━━━━━ RECORDS PROVIDED

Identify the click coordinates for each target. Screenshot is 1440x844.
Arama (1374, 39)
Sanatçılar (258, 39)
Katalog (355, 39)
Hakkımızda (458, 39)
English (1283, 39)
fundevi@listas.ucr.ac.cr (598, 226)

━━━━━━━━━━
━━━━━ RECORDS PROVIDED

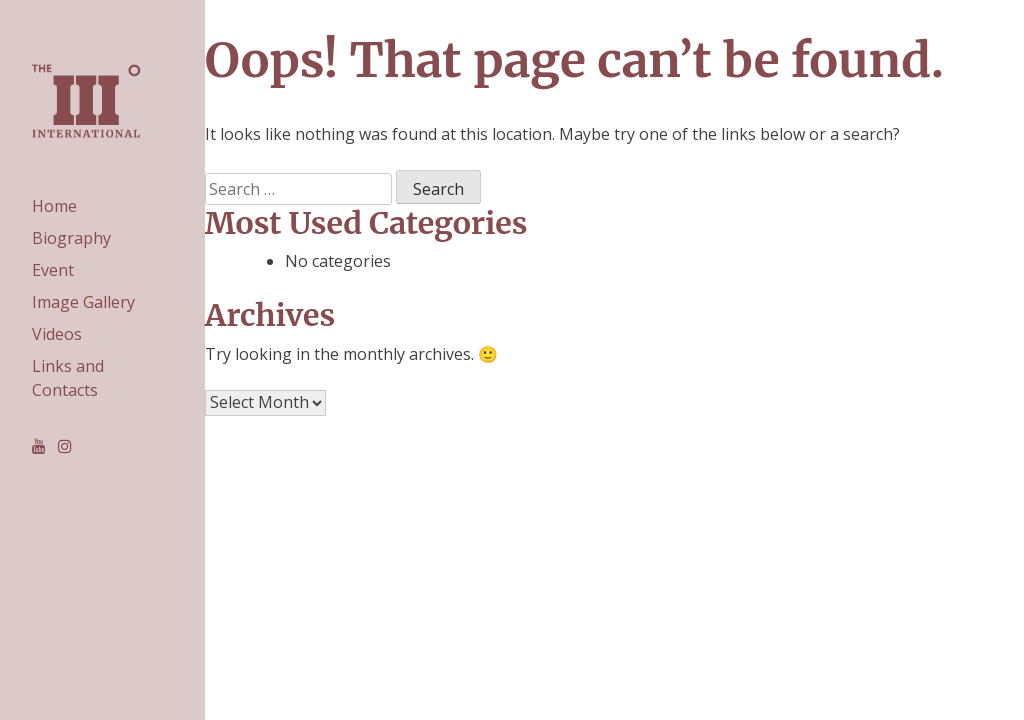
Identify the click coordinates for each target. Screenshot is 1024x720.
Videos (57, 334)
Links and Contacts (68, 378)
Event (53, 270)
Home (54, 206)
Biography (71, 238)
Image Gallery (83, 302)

━━━━━━━━━━
━━━━━ RECORDS PROVIDED

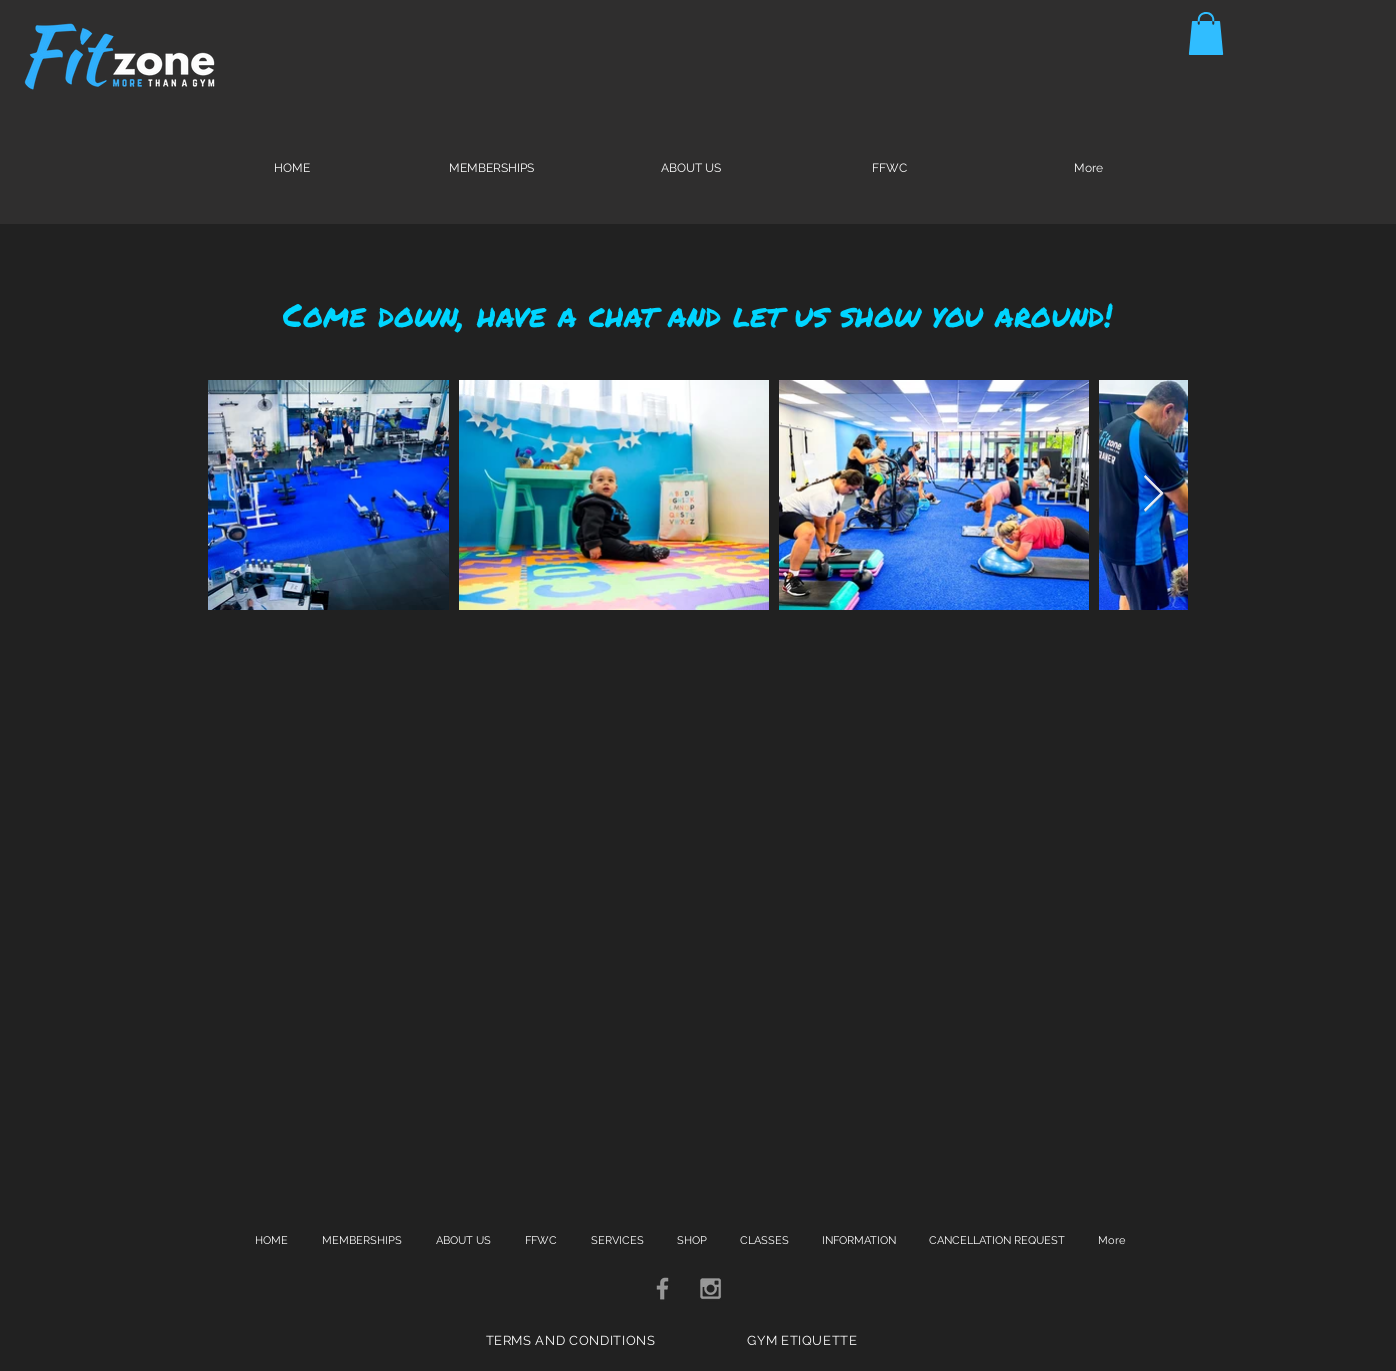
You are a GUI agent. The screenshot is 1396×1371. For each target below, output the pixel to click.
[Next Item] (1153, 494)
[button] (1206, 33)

━━━━━━━━━━

**GOAL OF THE EXERCISE**
What you give back should be only the lines of the records above, starting at the line with "Videos (57, 334)" and ending at the line with "Image Gallery (83, 302)", restated word for word.

**ANSWER TO THIS EXERCISE**
Videos (57, 334)
Links and Contacts (68, 378)
Event (53, 270)
Home (54, 206)
Biography (71, 238)
Image Gallery (83, 302)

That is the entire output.